Но учитель повел себя непонятно. Не произнося ни слова, он с прищуром окинул Захара с ног до головы, презрительно усмехнулся и, не обращая внимания на протянутый ему стакан газировки, не торопясь, медленно, как-то вразвалочку повернулся спиной и шагнул от киоска, припадая на культю.
Захар растерялся.
– Антипович, погодь!
Тимофей приостановился, поднял глаза – спокойные, ничего не выражающие, разве что усмешку.
– Ну, что еще? – спросил устало, словно до этого между ними состоялся долгий трудный разговор.
– Я вот что… Ты пойми…
– Понял, – оборвал его учитель.
– Да что ты понял: я – гад, потому и виноват во всем? А моей вины, может, на мизинец.
– Мне твои оправдания не нужны.
– Мне нужны!
– Вот и оправдывайся перед своей совестью, – отрубил Тимофей и повернулся – уходить.
– Постой, Антипович, – рванулся к нему Захар, пытаясь загородить дорогу. Сейчас он хотел, напрашивался на обвинения точно так же, как боялся, избегал их еще пять минут назад. В какие-то мгновения это стало чем-то важным, необходимым, превратилось в потребность.

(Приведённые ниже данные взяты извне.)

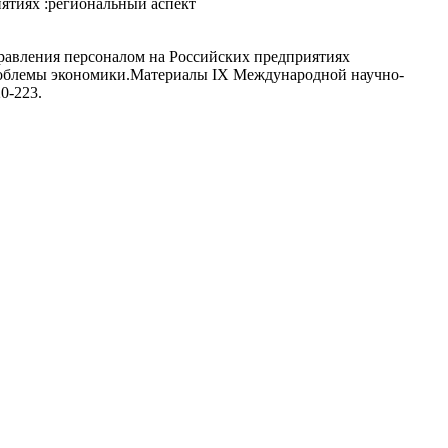
иятиях :региональный аспект
правления персоналом на Российских предприятиях
проблемы экономики.Материалы IX Международной научно-
0-223.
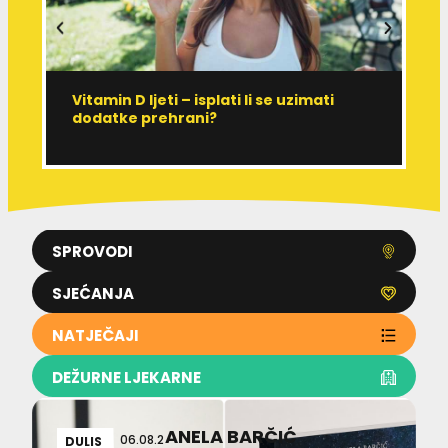
Vitamin D ljeti – isplati li se uzimati
I
dodatke prehrani?
J
p
SPROVODI
SJEĆANJA
NATJEČAJI
DEŽURNE LJEKARNE
ANELA BARČIĆ
06.08.2
DULIS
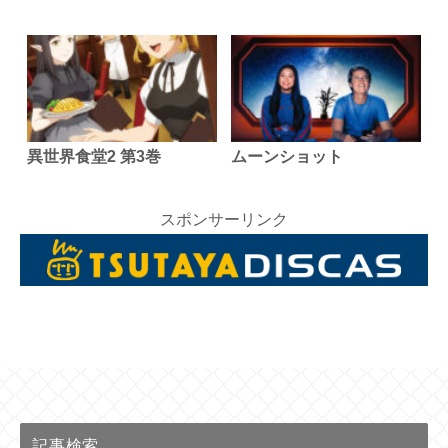
異世界食堂2 第3巻
ムーンショット
スポンサーリンク
記事検索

– Постой, давай поговорим.
– Не о чем.
Учитель стал неузнаваем: спокойный, уверенный в себе и жесткий. Таким его Захар не помнил ни до войны, ни после. Изменился учитель за эти восемь лет? Или сам он, Захар, изменился? Или оба они изменились, только в противоположные стороны? Трудно понять.
– Я о сыне, Антипович. О сыне, – заторопился он, удерживая Тимофея. – Не по-людски как-то. Что ж он – безродный какой, бездомный или сирота круглый? Пускай переезжает, что́ он тебе.

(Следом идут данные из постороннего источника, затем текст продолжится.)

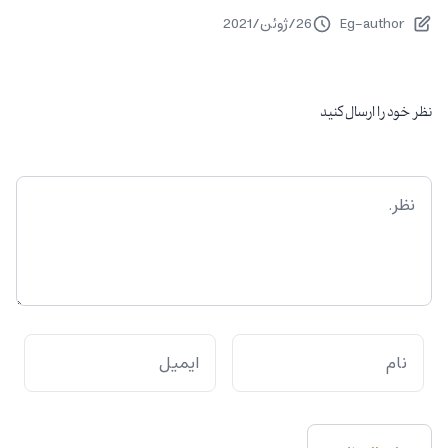
Eg-author
26
/
ژوئن
/
2021
نظر خود را ارسال کنید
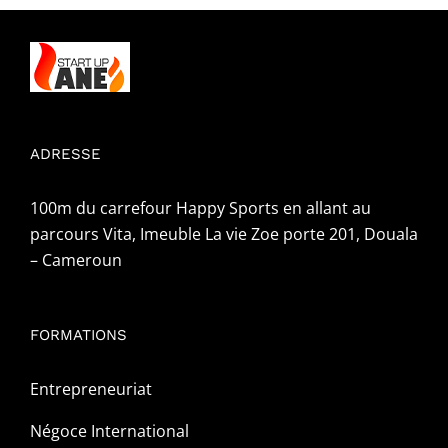
ADRESSE
100m du carrefour Happy Sports en allant au
parcours Vita, Imeuble La vie Zoe porte 201, Douala
– Cameroun
FORMATIONS
Entrepreneuriat
Négoce International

– Я не держу, – выдавливал по слову учитель, как милостыню дарил.
– Так чего ж он?
– А ты у себя спроси.
– У себя? – не понял Захар.
– Вот именно, у себя, – покривил Тимофей губы в усмешке и уже на ходу кинул через плечо: – А дом у него есть.
Захар глядел, как шагает учитель наискосок через площадь к улице Комсомольской, постукивая своей деревянной «ногой» об асфальт, и этот глухой размеренный перестук болью отдавался в ушах: тук! тук! тук! – будто молотком по вискам. Ни злости, ни ненависти он не испытывал, только бесконечная тоска охватила его всего, защемила в груди, подавила волю и сковала движения. Было такое ощущение, что вместе с Тимофеем от него уходит, удаляется и Максим, сын родной.
Учитель пересек площадь, а Захар все стоял на прежнем месте с опущенными безвольно руками, сгорбясь, как от холода, несмотря на припекающее спину летнее солнце, и не мог ни остановить его, ни повернуть назад.